Forsyth v. Hale

304 S.E.2d 81, 166 Ga. App. 340, 1983 Ga. App. LEXIS 2160
CourtCourt of Appeals of Georgia
DecidedApril 5, 1983
Docket65394
StatusPublished
Cited by8 cases

This text of 304 S.E.2d 81 (Forsyth v. Hale) is published on Counsel Stack Legal Research, covering Court of Appeals of Georgia primary law. Counsel Stack provides free access to over 12 million legal documents including statutes, case law, regulations, and constitutions.

Bluebook
Forsyth v. Hale, 304 S.E.2d 81, 166 Ga. App. 340, 1983 Ga. App. LEXIS 2160 (Ga. Ct. App. 1983).

Opinion

Carley, Judge.

Appellant-plaintiff was injured in an automobile collision which occurred on June 6, 1980. On Friday, June 4, 1982, an agent in the employ of appellant’s attorney in Atlanta was instructed to hand deliver appellant’s complaint to the Clerk’s Office of the Lee County Superior Court for filing. En route, the agent stopped and called the clerk’s office concerning his mission. The deputy clerk, Ms. Nix, informed the agent that the clerk’s office would be closed by the time he reached Leesburg, the county seat of Lee County. However, Ms. Nix instructed the agent to leave appellant’s complaint in the sheriffs office and that, under those circumstances, she would accept the complaint as delivered for filing on June 4,1982. After speaking with the agent, Ms. Nix went to the sheriffs office and advised that a complaint was being delivered and that it had been accepted by her as filed on June 4, 1982. Ms. Nix further requested that the sheriffs office hold the complaint for her until Monday, June 7, 1982.

Acting on his instructions from Ms. Nix, the agent proceeded to Leesburg and arrived there at approximately 6 p.m. The agent personally handed appellant’s complaint to the deputy sheriff on duty in the Lee County Sheriffs Office. The deputy sheriff accepted the complaint on behalf of the clerk of the superior court. On June 7, 1982, Ms. Nix received appellant’s complaint from the sheriffs office. According to what Ms. Nix admitted was an “error” on her part, she “inadvertently stamped it as being filed June 7,1982 instead of June 4, 1982.”

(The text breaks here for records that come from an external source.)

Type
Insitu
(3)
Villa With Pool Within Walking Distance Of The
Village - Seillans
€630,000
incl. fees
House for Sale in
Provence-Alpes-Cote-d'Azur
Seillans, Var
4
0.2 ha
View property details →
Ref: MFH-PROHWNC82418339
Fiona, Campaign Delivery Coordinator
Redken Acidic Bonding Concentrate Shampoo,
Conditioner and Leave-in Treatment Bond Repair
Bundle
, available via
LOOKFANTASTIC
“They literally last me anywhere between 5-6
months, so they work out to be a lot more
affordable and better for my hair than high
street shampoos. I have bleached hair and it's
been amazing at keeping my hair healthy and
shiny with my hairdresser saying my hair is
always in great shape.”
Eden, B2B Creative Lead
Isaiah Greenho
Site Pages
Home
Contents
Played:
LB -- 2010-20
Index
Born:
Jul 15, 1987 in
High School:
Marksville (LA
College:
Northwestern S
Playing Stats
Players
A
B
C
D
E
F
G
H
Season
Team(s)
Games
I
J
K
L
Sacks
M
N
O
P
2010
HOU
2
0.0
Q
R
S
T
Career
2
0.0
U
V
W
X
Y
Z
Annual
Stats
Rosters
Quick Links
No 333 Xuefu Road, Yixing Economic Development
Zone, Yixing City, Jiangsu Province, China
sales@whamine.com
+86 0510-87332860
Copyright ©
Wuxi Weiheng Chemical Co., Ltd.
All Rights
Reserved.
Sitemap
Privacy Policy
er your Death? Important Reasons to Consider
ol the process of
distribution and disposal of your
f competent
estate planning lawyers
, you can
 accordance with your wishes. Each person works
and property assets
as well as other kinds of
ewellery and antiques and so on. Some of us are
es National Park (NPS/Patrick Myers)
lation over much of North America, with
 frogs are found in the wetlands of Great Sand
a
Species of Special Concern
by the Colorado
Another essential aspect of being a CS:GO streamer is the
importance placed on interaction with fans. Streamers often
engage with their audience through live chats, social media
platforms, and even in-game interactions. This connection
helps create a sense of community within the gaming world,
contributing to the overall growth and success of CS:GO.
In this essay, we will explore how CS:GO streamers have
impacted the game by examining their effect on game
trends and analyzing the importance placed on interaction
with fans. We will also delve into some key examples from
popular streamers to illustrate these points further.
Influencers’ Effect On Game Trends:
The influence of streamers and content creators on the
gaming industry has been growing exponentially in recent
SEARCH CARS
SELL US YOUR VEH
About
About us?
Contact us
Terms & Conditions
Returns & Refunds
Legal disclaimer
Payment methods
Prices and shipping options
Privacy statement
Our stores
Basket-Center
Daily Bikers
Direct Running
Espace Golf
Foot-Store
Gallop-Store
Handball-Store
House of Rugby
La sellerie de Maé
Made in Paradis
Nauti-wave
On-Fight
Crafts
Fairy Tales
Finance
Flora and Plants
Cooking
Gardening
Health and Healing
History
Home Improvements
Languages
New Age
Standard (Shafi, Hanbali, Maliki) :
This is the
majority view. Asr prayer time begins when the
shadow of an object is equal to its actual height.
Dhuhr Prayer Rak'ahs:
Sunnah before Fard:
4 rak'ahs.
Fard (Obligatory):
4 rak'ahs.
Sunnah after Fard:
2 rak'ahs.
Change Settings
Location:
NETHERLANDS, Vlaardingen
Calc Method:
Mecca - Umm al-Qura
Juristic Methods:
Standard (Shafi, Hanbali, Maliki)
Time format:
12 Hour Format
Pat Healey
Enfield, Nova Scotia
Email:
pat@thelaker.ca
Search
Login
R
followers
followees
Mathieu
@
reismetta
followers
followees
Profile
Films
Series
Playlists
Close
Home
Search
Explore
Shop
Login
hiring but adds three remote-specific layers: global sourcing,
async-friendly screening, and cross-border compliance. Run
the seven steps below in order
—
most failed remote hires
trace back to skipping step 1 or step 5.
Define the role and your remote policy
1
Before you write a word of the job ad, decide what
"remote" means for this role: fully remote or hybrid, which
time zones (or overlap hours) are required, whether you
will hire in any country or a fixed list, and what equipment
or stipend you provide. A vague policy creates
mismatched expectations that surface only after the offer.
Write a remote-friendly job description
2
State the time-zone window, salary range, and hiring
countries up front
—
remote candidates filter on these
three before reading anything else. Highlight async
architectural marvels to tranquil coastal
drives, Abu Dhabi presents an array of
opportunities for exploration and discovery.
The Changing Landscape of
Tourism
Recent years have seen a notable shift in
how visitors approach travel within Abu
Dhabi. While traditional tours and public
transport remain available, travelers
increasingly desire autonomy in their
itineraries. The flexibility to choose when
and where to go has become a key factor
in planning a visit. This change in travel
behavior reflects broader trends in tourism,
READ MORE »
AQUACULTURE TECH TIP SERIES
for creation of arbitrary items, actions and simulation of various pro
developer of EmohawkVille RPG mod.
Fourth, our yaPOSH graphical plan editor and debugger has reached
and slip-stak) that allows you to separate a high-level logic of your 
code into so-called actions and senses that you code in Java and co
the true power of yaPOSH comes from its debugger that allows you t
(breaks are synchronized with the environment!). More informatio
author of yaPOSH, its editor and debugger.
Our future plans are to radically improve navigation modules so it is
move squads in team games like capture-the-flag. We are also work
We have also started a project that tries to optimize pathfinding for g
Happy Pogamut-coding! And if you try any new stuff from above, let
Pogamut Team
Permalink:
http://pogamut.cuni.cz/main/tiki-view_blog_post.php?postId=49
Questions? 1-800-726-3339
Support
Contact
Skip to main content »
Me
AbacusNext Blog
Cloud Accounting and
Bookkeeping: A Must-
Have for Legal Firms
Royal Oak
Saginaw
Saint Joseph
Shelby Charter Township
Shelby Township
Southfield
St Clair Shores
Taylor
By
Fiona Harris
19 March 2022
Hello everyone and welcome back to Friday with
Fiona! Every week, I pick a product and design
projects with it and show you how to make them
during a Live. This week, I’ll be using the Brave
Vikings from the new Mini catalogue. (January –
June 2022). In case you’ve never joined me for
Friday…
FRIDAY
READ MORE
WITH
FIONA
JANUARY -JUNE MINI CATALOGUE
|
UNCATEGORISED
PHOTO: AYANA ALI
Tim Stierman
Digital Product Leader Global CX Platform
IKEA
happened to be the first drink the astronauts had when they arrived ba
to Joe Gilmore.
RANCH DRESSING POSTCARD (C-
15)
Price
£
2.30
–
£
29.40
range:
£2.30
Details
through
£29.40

Appellees Hale and Thomas answered the complaint, raising the statute of limitations as one of their defenses. Appellees then moved to dismiss appellant’s complaint as having been filed after the running of the applicable two-year statute of limitations. In response, appellant moved for an order directing the clerk of the court to correct the “clerical error” with regard to the complaint’s filing date, changing it from June 7 to June 4, 1982.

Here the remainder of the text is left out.